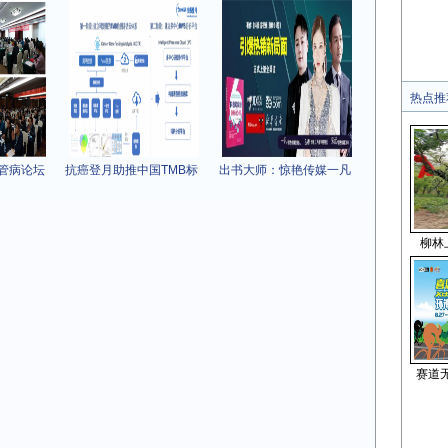
热点推
管病论坛
抗癌登月助推中国TMB标
出书大师：惊艳传媒一凡
柳林
赛道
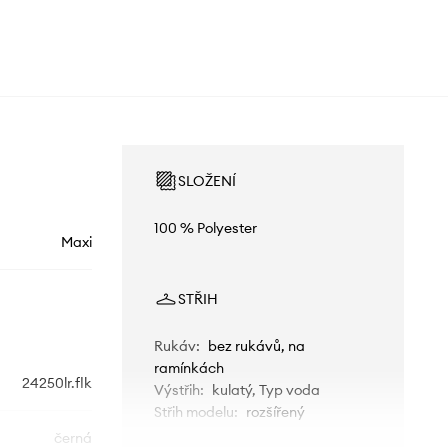
SLOŽENÍ
100 % Polyester
Maxi
STŘIH
Rukáv
:
bez rukávů, na
ramínkách
24250lr.flk
Výstřih
:
kulatý, Typ voda
Střih modelu
:
rozšířený
černá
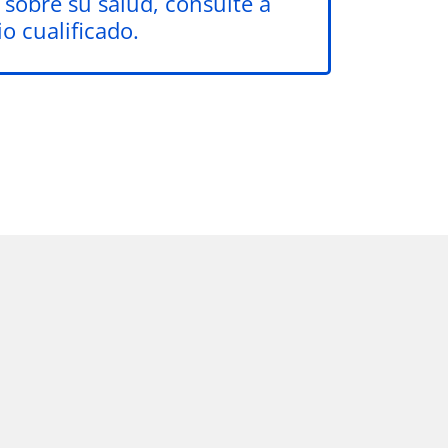
 sobre su salud, consulte a
o cualificado.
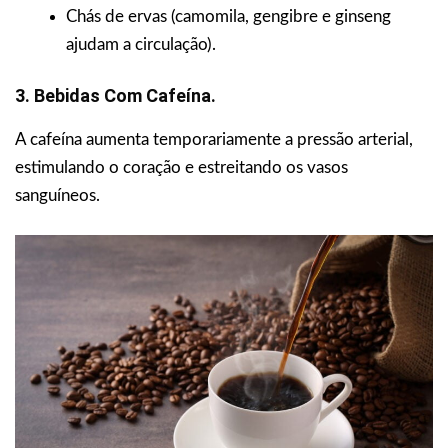
Chás de ervas (camomila, gengibre e ginseng
ajudam a circulação).
3. Bebidas Com Cafeína.
A cafeína aumenta temporariamente a pressão arterial,
estimulando o coração e estreitando os vasos
sanguíneos.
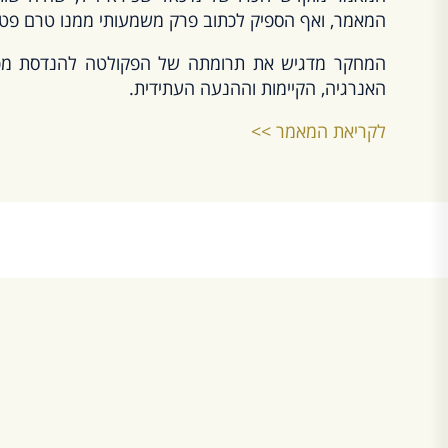
המאמר, ואף הספיק לכתוב פרק משמעותי ממנו טרם פטי
המחקר מדגיש את תרומתה של הפקולטה להנדסת מכונ
האנרגיה, הקיימות וההנעה העתידית.
לקריאת המאמר >>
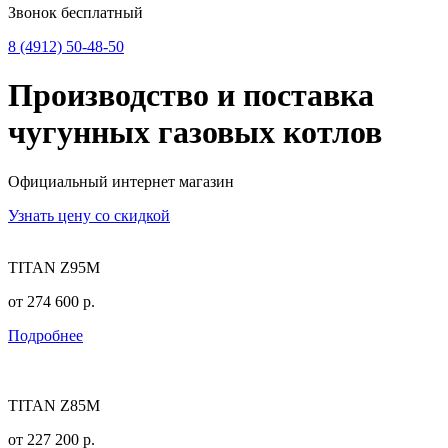
Звонок бесплатный
8 (4912) 50-48-50
Производство и поставка
чугунных
газовых котлов
Официальный интернет магазин
Узнать цену со скидкой
TITAN Z95M
от
274 600
р.
Подробнее
TITAN Z85M
от
227 200
р.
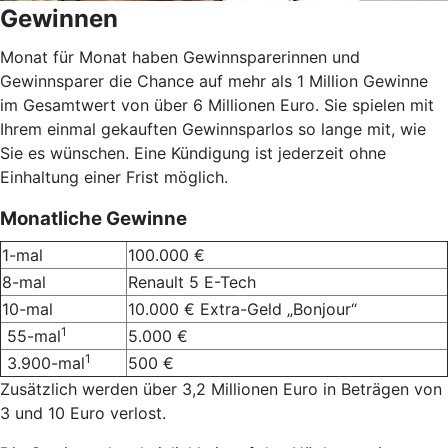
Gewinnen
Monat für Monat haben Gewinnsparerinnen und
Gewinnsparer die Chance auf mehr als 1 Million Gewinne
im Gesamtwert von über 6 Millionen Euro. Sie spielen mit
Ihrem einmal gekauften Gewinnsparlos so lange mit, wie
Sie es wünschen. Eine Kündigung ist jederzeit ohne
Einhaltung einer Frist möglich.
Monatliche Gewinne
1-mal
100.000 €
8-mal
Renault 5 E-Tech
10-mal
10.000 € Extra-Geld „Bonjour“
1
55-mal
5.000 €
1
3.900-mal
500 €
Zusätzlich werden über 3,2 Millionen Euro in Beträgen von
3 und 10 Euro verlost.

- - -

Filter this listing and copy only the lines holding the word "Euro".

im Gesamtwert von über 6 Millionen Euro. Sie spielen mit
Zusätzlich werden über 3,2 Millionen Euro in Beträgen von
3 und 10 Euro verlost.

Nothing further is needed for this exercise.